Instructions for the task>
Across the whole listing, return each line exactly, with no images included.

Task data>

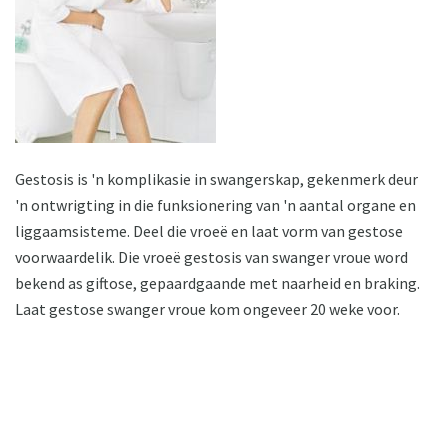
Gestosis is 'n komplikasie in swangerskap, gekenmerk deur
'n ontwrigting in die funksionering van 'n aantal organe en
liggaamsisteme. Deel die vroeë en laat vorm van gestose
voorwaardelik. Die vroeë gestosis van swanger vroue word
bekend as giftose, gepaardgaande met naarheid en braking.
Laat gestose swanger vroue kom ongeveer 20 weke voor.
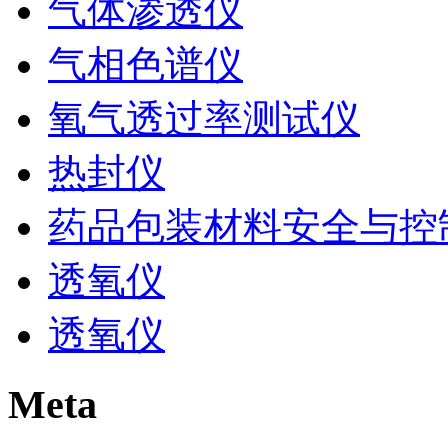
气体渗透仪
气相色谱仪
氧气透过率测试仪
热封仪
药品包装材料安全与控
透氧仪
透氧仪
Meta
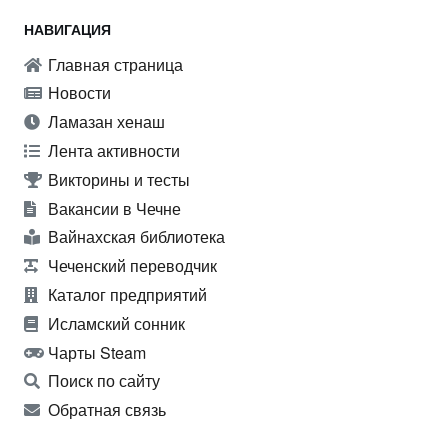
НАВИГАЦИЯ
Главная страница
Новости
Ламазан хенаш
Лента активности
Викторины и тесты
Вакансии в Чечне
Вайнахская библиотека
Чеченский переводчик
Каталог предприятий
Исламский сонник
Чарты Steam
Поиск по сайту
Обратная связь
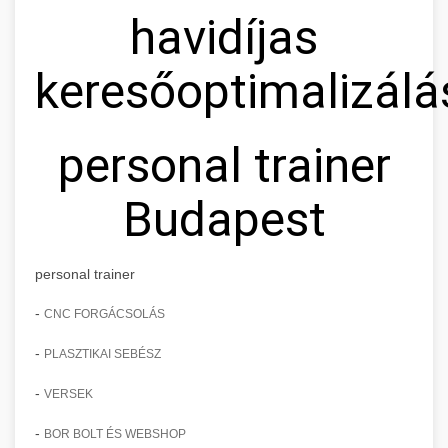
havidíjas
keresőoptimalizálá
personal trainer
Budapest
personal trainer
-
CNC FORGÁCSOLÁS
-
PLASZTIKAI SEBÉSZ
-
VERSEK
-
BOR BOLT ÉS WEBSHOP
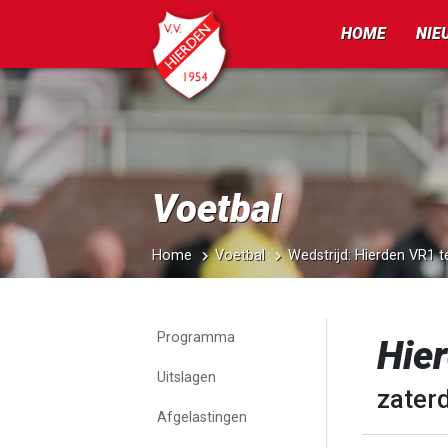
HOME
NIE
Voetbal
Home
Voetbal
Wedstrijd: Hierden VR1
Programma
Hie
Uitslagen
zaterd
Afgelastingen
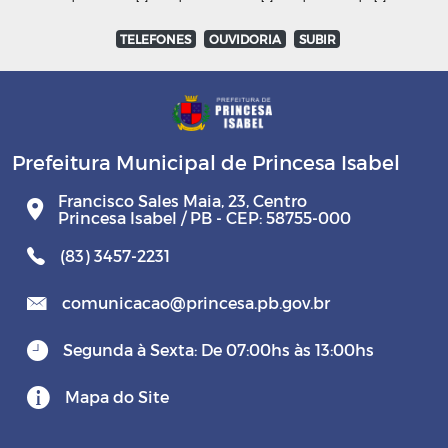
TELEFONES
OUVIDORIA
SUBIR
Prefeitura Municipal de Princesa Isabel
Francisco Sales Maia, 23, Centro
Princesa Isabel / PB - CEP: 58755-000
(83) 3457-2231
comunicacao@princesa.pb.gov.br
Segunda à Sexta: De 07:00hs às 13:00hs
Mapa do Site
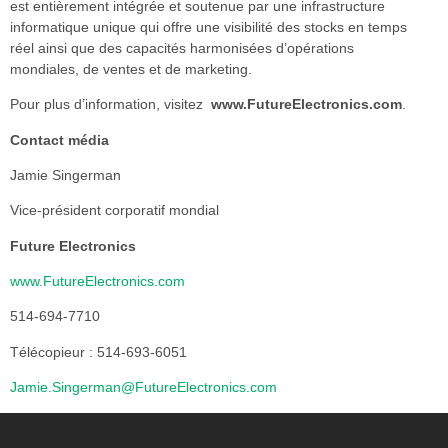
est entièrement intégrée et soutenue par une infrastructure
informatique unique qui offre une visibilité des stocks en temps
réel ainsi que des capacités harmonisées d’opérations
mondiales, de ventes et de marketing.
Pour plus d’information, visitez
www.FutureElectronics.com
.
Contact média
Jamie Singerman
Vice-président corporatif mondial
Future Electronics
www.FutureElectronics.com
514-694-7710
Télécopieur : 514-693-6051
Jamie.Singerman@FutureElectronics.com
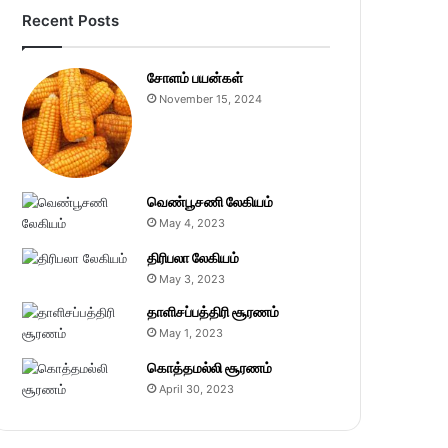
Recent Posts
சோளம் பயன்கள்
November 15, 2024
வெண்பூசணி லேகியம்
May 4, 2023
திரிபலா லேகியம்
May 3, 2023
தாளிசப்பத்திரி சூரணம்
May 1, 2023
கொத்தமல்லி சூரணம்
April 30, 2023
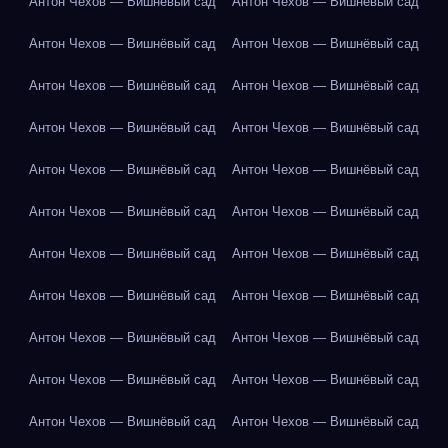
Антон Чехов — Вишнёвый сад
Антон Чехов — Вишнёвый сад
Антон Чехов — Вишнёвый сад
Антон Чехов — Вишнёвый сад
Антон Чехов — Вишнёвый сад
Антон Чехов — Вишнёвый сад
Антон Чехов — Вишнёвый сад
Антон Чехов — Вишнёвый сад
Антон Чехов — Вишнёвый сад
Антон Чехов — Вишнёвый сад
Антон Чехов — Вишнёвый сад
Антон Чехов — Вишнёвый сад
Антон Чехов — Вишнёвый сад
Антон Чехов — Вишнёвый сад
Антон Чехов — Вишнёвый сад
Антон Чехов — Вишнёвый сад
Антон Чехов — Вишнёвый сад
Антон Чехов — Вишнёвый сад
Антон Чехов — Вишнёвый сад
Антон Чехов — Вишнёвый сад
Антон Чехов — Вишнёвый сад
Антон Чехов — Вишнёвый сад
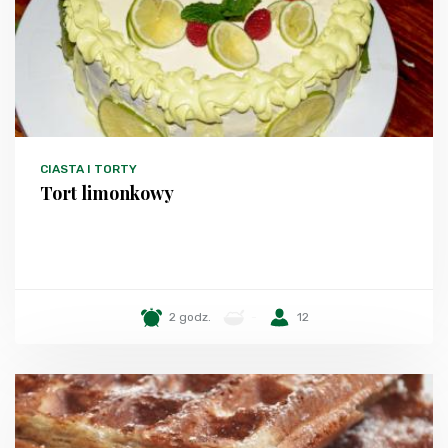
CIASTA I TORTY
Tort limonkowy
2 godz.
-
12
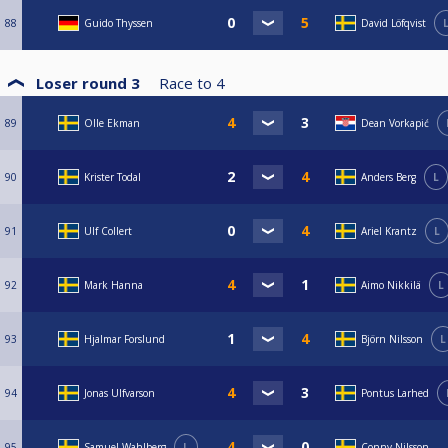
88
Guido Thyssen
David Löfqvist
Loser round 3
Race to
4
89
Olle Ekman
Dean Vorkapić
90
Krister Todal
Anders Berg
L
91
Ulf Collert
Ariel Krantz
L
92
Mark Hanna
Aimo Nikkilä
L
93
Hjalmar Forslund
Björn Nilsson
L
94
Jonas Ulfvarson
Pontus Larhed
95
Samuel Wahlberg
L
Conny Nilsson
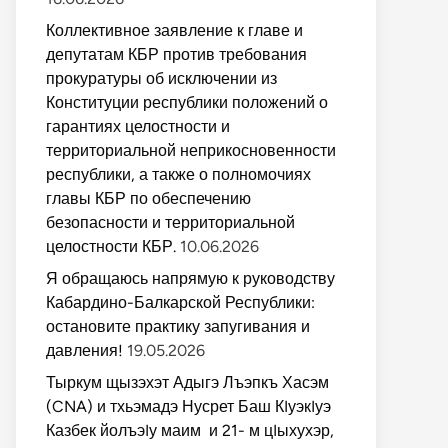
Коллективное заявление к главе и
депутатам КБР против требования
прокуратуры об исключении из
Конституции республики положений о
гарантиях целостности и
территориальной неприкосновенности
республики, а также о полномочиях
главы КБР по обеспечению
безопасности и территориальной
целостности КБР.
10.06.2026
Я обращаюсь напрямую к руководству
Кабардино-Балкарской Республики:
остановите практику запугивания и
давления!
19.05.2026
Тыркум щызэхэт Адыгэ Лъэпкъ Хасэм
(CNA) и тхьэмадэ Нусрет Баш КIуэкIуэ
Казбек йолъэIу маим и 21- м цIыхухэр,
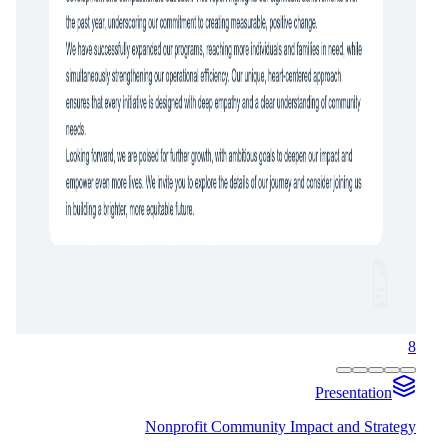
8
Presentation
Nonprofit Community Impact and Strategy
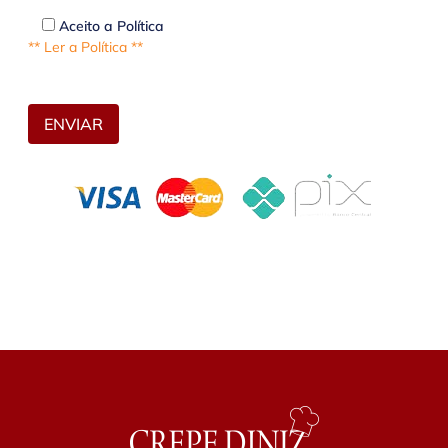
Aceito a Política
** Ler a Política **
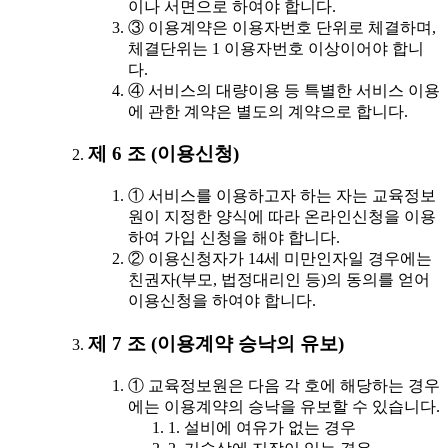
이나 서면으로 하여야 합니다.
③ 이용계약은 이용자번호 단위로 체결하며,
체결단위는 1 이용자번호 이상이어야 합니
다.
④ 서비스의 대량이용 등 특별한 서비스 이용
에 관한 계약은 별도의 계약으로 합니다.
제 6 조 (이용신청)
① 서비스를 이용하고자 하는 자는 교육정보
원이 지정한 양식에 따라 온라인신청을 이용
하여 가입 신청을 해야 합니다.
② 이용신청자가 14세 미만인자일 경우에는
친권자(부모, 법정대리인 등)의 동의를 얻어
이용신청을 하여야 합니다.
제 7 조 (이용계약 승낙의 유보)
① 교육정보원은 다음 각 호에 해당하는 경우
에는 이용계약의 승낙을 유보할 수 있습니다.
1. 설비에 여유가 없는 경우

Solution to the exercise>
Gestosis is 'n komplikasie in swangerskap, gekenmerk deur
'n ontwrigting in die funksionering van 'n aantal organe en
liggaamsisteme. Deel die vroeë en laat vorm van gestose
voorwaardelik. Die vroeë gestosis van swanger vroue word
bekend as giftose, gepaardgaande met naarheid en braking.
Laat gestose swanger vroue kom ongeveer 20 weke voor.
气体渗透仪
气相色谱仪
氧气透过率测试仪
热封仪
药品包装材料安全与控
透氧仪
透氧仪
Meta
НАВИГАЦИЯ
Главная страница
Новости
Ламазан хенаш
Лента активности
Викторины и тесты
Вакансии в Чечне
Вайнахская библиотека
Чеченский переводчик
Каталог предприятий
Исламский сонник
Чарты Steam
Поиск по сайту
Обратная связь
havidíjas
keresőoptimalizálá
personal trainer
Budapest
personal trainer
-
CNC FORGÁCSOLÁS
-
PLASZTIKAI SEBÉSZ
-
VERSEK
-
BOR BOLT ÉS WEBSHOP
HOME
NIE
Voetbal
Home
Voetbal
Wedstrijd: Hierden VR1
Programma
Hie
Uitslagen
zaterd
Afgelastingen
TELEFONES
OUVIDORIA
SUBIR
Prefeitura Municipal de Princesa Isabel
Francisco Sales Maia, 23, Centro
Princesa Isabel / PB - CEP: 58755-000
(83) 3457-2231
comunicacao@princesa.pb.gov.br
Segunda à Sexta: De 07:00hs às 13:00hs
Mapa do Site
est entièrement intégrée et soutenue par une infrastructure
informatique unique qui offre une visibilité des stocks en temps
réel ainsi que des capacités harmonisées d’opérations
mondiales, de ventes et de marketing.
Pour plus d’information, visitez
www.FutureElectronics.com
.
Contact média
Jamie Singerman
Vice-président corporatif mondial
Future Electronics
www.FutureElectronics.com
514-694-7710
Télécopieur : 514-693-6051
Jamie.Singerman@FutureElectronics.com
Recent Posts
சோளம் பயன்கள்
November 15, 2024
வெண்பூசணி லேகியம்
May 4, 2023
திரிபலா லேகியம்
May 3, 2023
தாளிசப்பத்திரி சூரணம்
May 1, 2023
கொத்தமல்லி சூரணம்
April 30, 2023
Антон Чехов — Вишнёвый сад
Антон Чехов — Вишнёвый сад
Антон Чехов — Вишнёвый сад
Антон Чехов — Вишнёвый сад
Антон Чехов — Вишнёвый сад
Антон Чехов — Вишнёвый сад
Антон Чехов — Вишнёвый сад
Антон Чехов — Вишнёвый сад
Антон Чехов — Вишнёвый сад
Антон Чехов — Вишнёвый сад
Антон Чехов — Вишнёвый сад
Антон Чехов — Вишнёвый сад
Антон Чехов — Вишнёвый сад
Антон Чехов — Вишнёвый сад
Антон Чехов — Вишнёвый сад
Антон Чехов — Вишнёвый сад
Антон Чехов — Вишнёвый сад
Антон Чехов — Вишнёвый сад
Антон Чехов — Вишнёвый сад
Антон Чехов — Вишнёвый сад
Антон Чехов — Вишнёвый сад
Антон Чехов — Вишнёвый сад
CIASTA I TORTY
Tort limonkowy
2 godz.
-
12
88
Guido Thyssen
David Löfqvist
Loser round 3
Race to
4
89
Olle Ekman
Dean Vorkapić
90
Krister Todal
Anders Berg
L
91
Ulf Collert
Ariel Krantz
L
92
Mark Hanna
Aimo Nikkilä
L
93
Hjalmar Forslund
Björn Nilsson
L
94
Jonas Ulfvarson
Pontus Larhed
95
Samuel Wahlberg
L
Conny Nilsson
Коллективное заявление к главе и
депутатам КБР против требования
прокуратуры об исключении из
Конституции республики положений о
гарантиях целостности и
территориальной неприкосновенности
республики, а также о полномочиях
главы КБР по обеспечению
безопасности и территориальной
целостности КБР.
10.06.2026
Я обращаюсь напрямую к руководству
Кабардино-Балкарской Республики:
остановите практику запугивания и
давления!
19.05.2026
Тыркум щызэхэт Адыгэ Лъэпкъ Хасэм
(CNA) и тхьэмадэ Нусрет Баш КIуэкIуэ
Казбек йолъэIу маим и 21- м цIыхухэр,
8
Presentation
Nonprofit Community Impact and Strategy
Aceito a Política
** Ler a Política **
이나 서면으로 하여야 합니다.
③ 이용계약은 이용자번호 단위로 체결하며,
체결단위는 1 이용자번호 이상이어야 합니
다.
④ 서비스의 대량이용 등 특별한 서비스 이용
에 관한 계약은 별도의 계약으로 합니다.
제 6 조 (이용신청)
① 서비스를 이용하고자 하는 자는 교육정보
원이 지정한 양식에 따라 온라인신청을 이용
하여 가입 신청을 해야 합니다.
② 이용신청자가 14세 미만인자일 경우에는
친권자(부모, 법정대리인 등)의 동의를 얻어
이용신청을 하여야 합니다.
제 7 조 (이용계약 승낙의 유보)
① 교육정보원은 다음 각 호에 해당하는 경우
에는 이용계약의 승낙을 유보할 수 있습니다.
1. 설비에 여유가 없는 경우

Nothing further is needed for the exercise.